Now, at the beginning of this posting I was talking about the ‘perfect storm’ that seems to be brewing. Now let’s put all the pieces together and see if we can’t project forward a little to see what the near term future will bring: We have a market that’s divergent and which is running out of steam. We have Gold and Silver – stretched to the max and ready for a rebound. We have the Dollar completing its wave up and ready to consolidate back down – and the Euro ready to bounce back from its oversold condition. And expect Crude to bounce back a bit as the Dollar drops and Gold is consolidating. Does that sound like the straw that might just break the camel’s back?
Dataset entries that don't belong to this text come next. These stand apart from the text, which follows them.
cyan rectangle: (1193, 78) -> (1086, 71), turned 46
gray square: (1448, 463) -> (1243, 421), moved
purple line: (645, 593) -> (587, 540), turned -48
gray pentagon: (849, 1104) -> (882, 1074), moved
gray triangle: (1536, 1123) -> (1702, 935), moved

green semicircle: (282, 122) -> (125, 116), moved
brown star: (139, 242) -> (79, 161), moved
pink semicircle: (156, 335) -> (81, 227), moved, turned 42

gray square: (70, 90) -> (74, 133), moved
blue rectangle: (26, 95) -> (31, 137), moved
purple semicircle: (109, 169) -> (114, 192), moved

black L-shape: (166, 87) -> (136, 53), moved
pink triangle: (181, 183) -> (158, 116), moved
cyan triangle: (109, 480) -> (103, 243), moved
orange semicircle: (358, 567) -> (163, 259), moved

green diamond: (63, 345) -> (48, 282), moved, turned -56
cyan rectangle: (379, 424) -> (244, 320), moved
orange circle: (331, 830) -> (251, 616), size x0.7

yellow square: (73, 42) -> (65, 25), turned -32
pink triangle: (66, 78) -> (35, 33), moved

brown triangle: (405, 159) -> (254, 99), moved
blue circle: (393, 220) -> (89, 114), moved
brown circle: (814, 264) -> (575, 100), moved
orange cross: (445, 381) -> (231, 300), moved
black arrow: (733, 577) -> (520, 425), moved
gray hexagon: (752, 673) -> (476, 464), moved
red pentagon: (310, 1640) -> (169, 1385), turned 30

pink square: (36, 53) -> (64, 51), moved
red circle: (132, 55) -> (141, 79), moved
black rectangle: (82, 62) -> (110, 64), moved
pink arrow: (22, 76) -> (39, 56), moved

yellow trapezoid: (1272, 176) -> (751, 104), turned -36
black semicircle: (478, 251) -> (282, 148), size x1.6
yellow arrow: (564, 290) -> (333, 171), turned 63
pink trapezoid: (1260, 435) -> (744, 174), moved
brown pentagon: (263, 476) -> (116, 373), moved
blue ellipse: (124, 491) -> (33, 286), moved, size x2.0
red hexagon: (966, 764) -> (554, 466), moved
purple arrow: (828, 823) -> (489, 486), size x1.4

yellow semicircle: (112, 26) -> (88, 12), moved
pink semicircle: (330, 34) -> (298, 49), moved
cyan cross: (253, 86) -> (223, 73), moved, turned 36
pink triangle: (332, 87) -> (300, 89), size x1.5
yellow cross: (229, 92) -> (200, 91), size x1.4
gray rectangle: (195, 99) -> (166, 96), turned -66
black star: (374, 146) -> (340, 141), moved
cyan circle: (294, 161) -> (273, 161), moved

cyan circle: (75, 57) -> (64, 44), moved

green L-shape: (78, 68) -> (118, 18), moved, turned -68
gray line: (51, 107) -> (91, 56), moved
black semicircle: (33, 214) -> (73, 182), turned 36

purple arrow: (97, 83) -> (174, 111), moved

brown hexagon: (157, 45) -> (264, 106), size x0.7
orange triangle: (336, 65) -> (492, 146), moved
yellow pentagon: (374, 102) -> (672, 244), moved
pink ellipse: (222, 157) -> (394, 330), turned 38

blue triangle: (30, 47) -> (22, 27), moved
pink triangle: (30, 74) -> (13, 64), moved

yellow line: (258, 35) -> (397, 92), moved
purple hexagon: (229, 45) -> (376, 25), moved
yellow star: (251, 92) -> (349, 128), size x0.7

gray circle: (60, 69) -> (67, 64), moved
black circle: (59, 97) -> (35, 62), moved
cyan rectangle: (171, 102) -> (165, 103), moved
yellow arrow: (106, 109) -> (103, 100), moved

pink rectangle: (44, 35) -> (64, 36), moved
What I’m getting it is that we all know that this bear market is just in its beginnings and had it not been for the incessant but expected meddling by our esteemed ‘plunge protection team’ this consolidation period would have been short and sweet. But as I’ve said before – you can run but you can’t hide – the market is a cruel mistress and it ferrets out the weak whilst mercilessly imparting its justice. The entire financial sector is being held together by scotch tape right now and a tumble in the Dow and the S&P will be all that’s needed to rip off the band-aids and lead to a barish escalation. This is where we come in. What gives us scavengers of the financial world an edge in times like this is that we are ruthless realists who will have zero compunction about leveraging any unfair advantage. After all, the bulls had their month in the sun, but this summer vacation is coming to an end and hell just froze over. Oh, and before I forget it – remember that the VIX is in the teens right now and our put options are going to explode once volatility kicks back in.
Let’s have some fun next week and bank some mighty coin. When it’s all over and done by the end of fall, let’s all meet in Vegas for a Dow 10,000 party. Which reminds me – LVS, PENN, WYNN, etc. will be excellent candidates for short positions once things get rolling.